To begin with you might not be all that impressed with the way Twilight Princess utilises the controller. A lot of the time it feels like the game's 'grunt combat' has been shaped around the Wii controller's novelty value ahead of genuine innovation. For example, you essentially shake the nunchuck to pull off a spin attack, and wobble the Wii remote left and right to pull off a slice - and neither require any real skill or timing whatsoever, which is a bit of a wasted opportunity and will only add weight to the argument that most games simply don't benefit from novelty controllers. It's not made any more impressive as a technical demonstration by the fact that the game allows you to Z-lock-on, flail indiscriminately and still succeed - something that could have been adequately mapped to two buttons on the Wii remote. Making people look like they're having some sort of seizure in front of their screens isn't the way to grow the videogames market, and might make the Cube version more fun in one small respect.

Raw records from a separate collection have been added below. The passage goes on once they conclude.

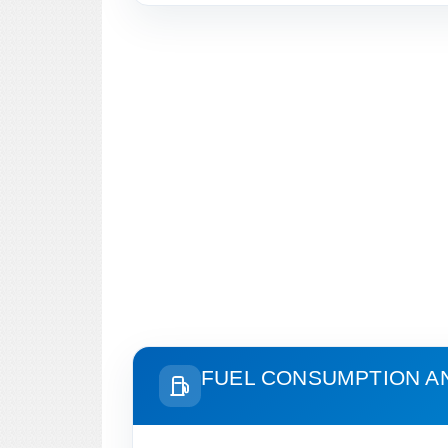
FUEL CONSUMPTION A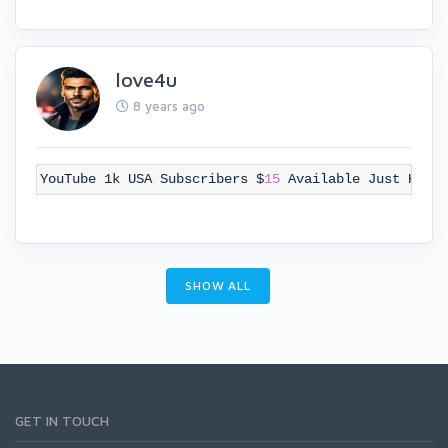
love4u
8 years ago
YouTube 1k USA Subscribers $
15
Available Just Knoc
SHOW ALL
GET IN TOUCH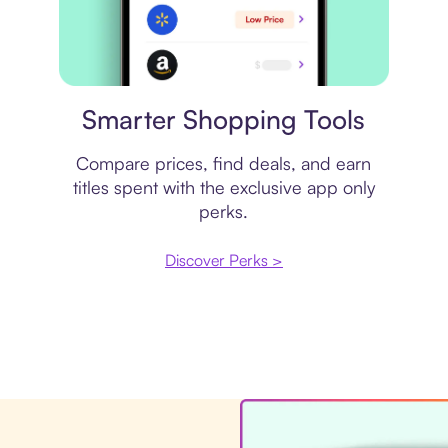
Price comparison
Smarter Shopping Tools
Compare prices, find deals, and earn
titles spent with the exclusive app only
perks.
Discover Perks >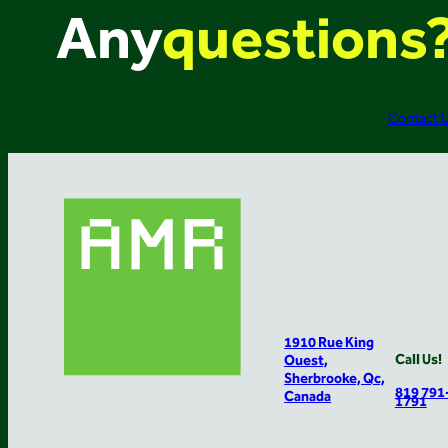
Any
questions
Contact 
1910 Rue King
Call Us!
Ouest,
Sherbrooke, Qc,
819 791
Canada
1791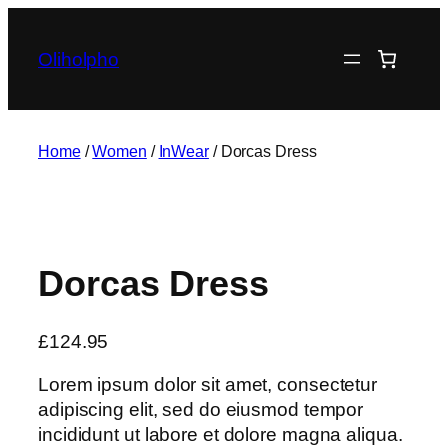
Skip
to
Oliholpho
content
Home
/
Women
/
InWear
/ Dorcas Dress
Dorcas Dress
£
124.95
Lorem ipsum dolor sit amet, consectetur
adipiscing elit, sed do eiusmod tempor
incididunt ut labore et dolore magna aliqua.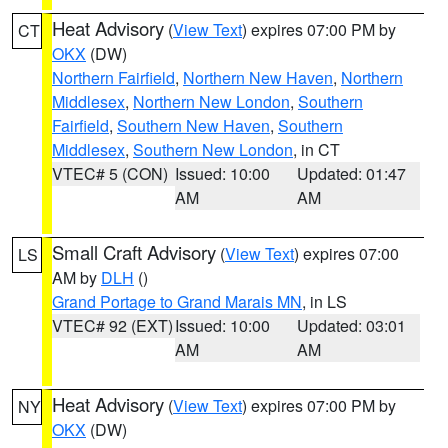
Heat Advisory
(
View Text
) expires 07:00 PM by
CT
OKX
(DW)
Northern Fairfield
,
Northern New Haven
,
Northern
Middlesex
,
Northern New London
,
Southern
Fairfield
,
Southern New Haven
,
Southern
Middlesex
,
Southern New London
, in CT
VTEC# 5 (CON)
Issued: 10:00
Updated: 01:47
AM
AM
Small Craft Advisory
(
View Text
) expires 07:00
LS
AM by
DLH
()
Grand Portage to Grand Marais MN
, in LS
VTEC# 92 (EXT)
Issued: 10:00
Updated: 03:01
AM
AM
Heat Advisory
(
View Text
) expires 07:00 PM by
NY
OKX
(DW)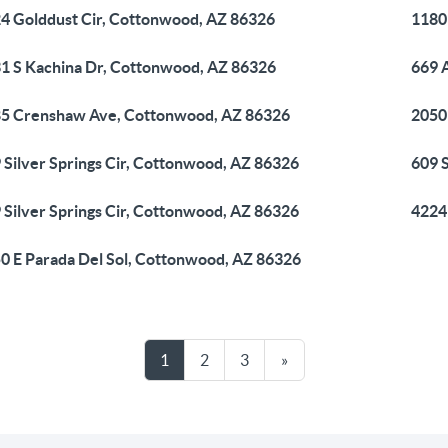
4 Golddust Cir, Cottonwood, AZ 86326
1180
1 S Kachina Dr, Cottonwood, AZ 86326
669 
5 Crenshaw Ave, Cottonwood, AZ 86326
2050
 Silver Springs Cir, Cottonwood, AZ 86326
609 
 Silver Springs Cir, Cottonwood, AZ 86326
4224
0 E Parada Del Sol, Cottonwood, AZ 86326
1
2
3
»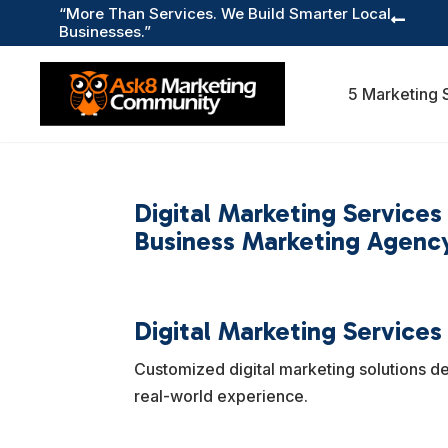
“More Than Services. We Build Smarter Local

Businesses.”
5 Marketing 
Digital Marketing Service
Business Marketing Agency
Digital Marketing Services
Customized digital marketing solutions d
real-world experience.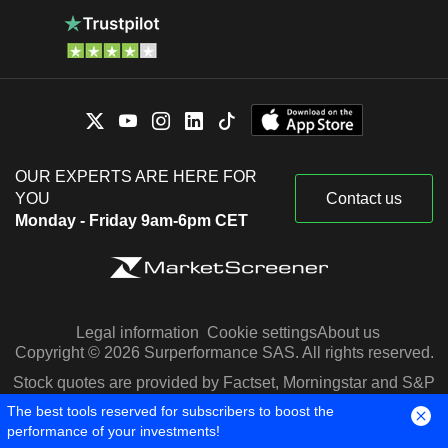
OUR EXPERTS ARE HERE FOR
YOU
Contact us
Monday - Friday 9am-6pm CET
Legal information
Cookie settings
About us
Copyright © 2026 Surperformance SAS. All rights reserved.
Stock quotes are provided by Factset, Morningstar and S&P
Capital IQ
The best tools reserved for subscribers to boost the
performance of your investments!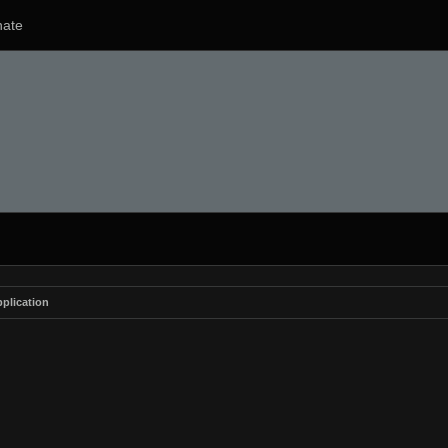
ate
plication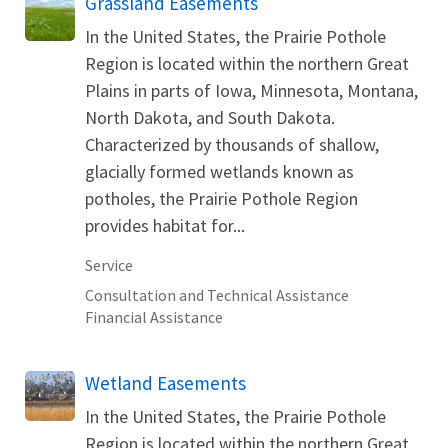
Grassland Easements
In the United States, the Prairie Pothole
Region is located within the northern Great
Plains in parts of Iowa, Minnesota, Montana,
North Dakota, and South Dakota.
Characterized by thousands of shallow,
glacially formed wetlands known as
potholes, the Prairie Pothole Region
provides habitat for...
Service
Consultation and Technical Assistance
Financial Assistance
Wetland Easements
In the United States, the Prairie Pothole
Region is located within the northern Great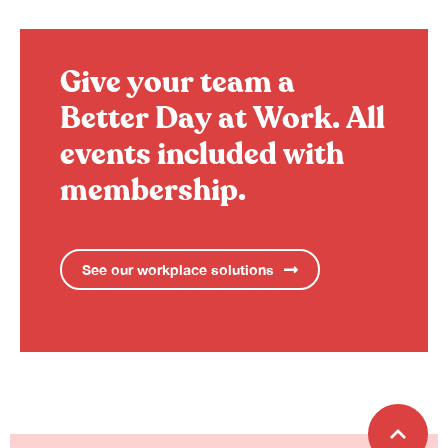
Give your team a
Better Day at Work.
All
events included with
membership.
See our workplace solutions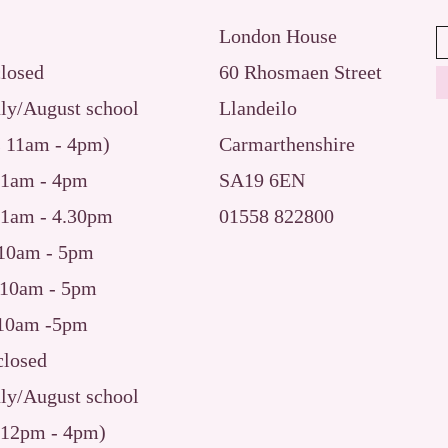
London House
closed
60 Rhosmaen Street
uly/August school
Llandeilo
s 11am - 4pm)
Carmarthenshire
​11am - 4pm
SA19 6EN
11am
- 4.30pm
01558 822800
10am - 5pm
10am - 5pm
10am -5pm
osed
uly/August school
 12pm - 4pm)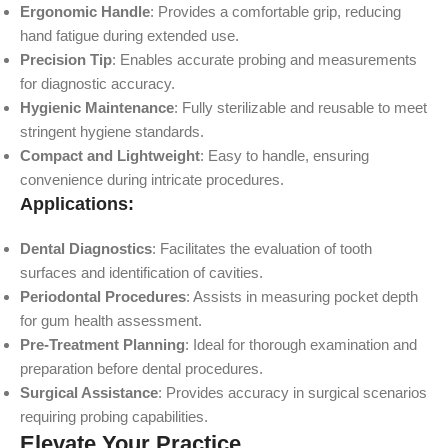
Ergonomic Handle
: Provides a comfortable grip, reducing
hand fatigue during extended use.
Precision Tip
: Enables accurate probing and measurements
for diagnostic accuracy.
Hygienic Maintenance
: Fully sterilizable and reusable to meet
stringent hygiene standards.
Compact and Lightweight
: Easy to handle, ensuring
convenience during intricate procedures.
Applications:
Dental Diagnostics
: Facilitates the evaluation of tooth
surfaces and identification of cavities.
Periodontal Procedures
: Assists in measuring pocket depth
for gum health assessment.
Pre-Treatment Planning
: Ideal for thorough examination and
preparation before dental procedures.
Surgical Assistance
: Provides accuracy in surgical scenarios
requiring probing capabilities.
Elevate Your Practice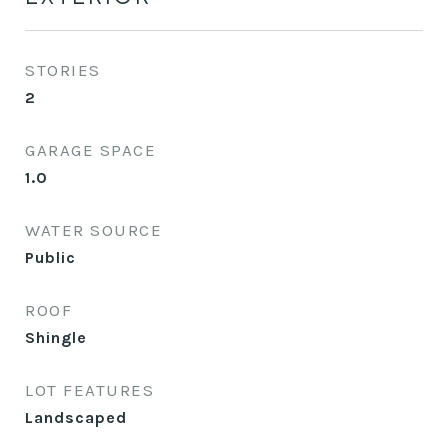
STORIES
2
GARAGE SPACE
1.0
WATER SOURCE
Public
ROOF
Shingle
LOT FEATURES
Landscaped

Having said that, Nintendo does make excellent use of the Wii remote's motion sensing ability elsewhere. For example, weapons that require you to aim, such as the slingshot, bow and arrow, the wind-powered Gale boomerang and the claw chain grapple require you physically aim the Wii remote at the screen and target objects and enemies yourself. The sensitivity of such actions means that it does take a bit of getting used to, but it's a novelty that doesn't wear off. To start with it gives you a simple means of firing your slingshot at enemies, but throughout the game new items get added to your arsenal that not only help you solve certain puzzles, but show off the new controller in a better light.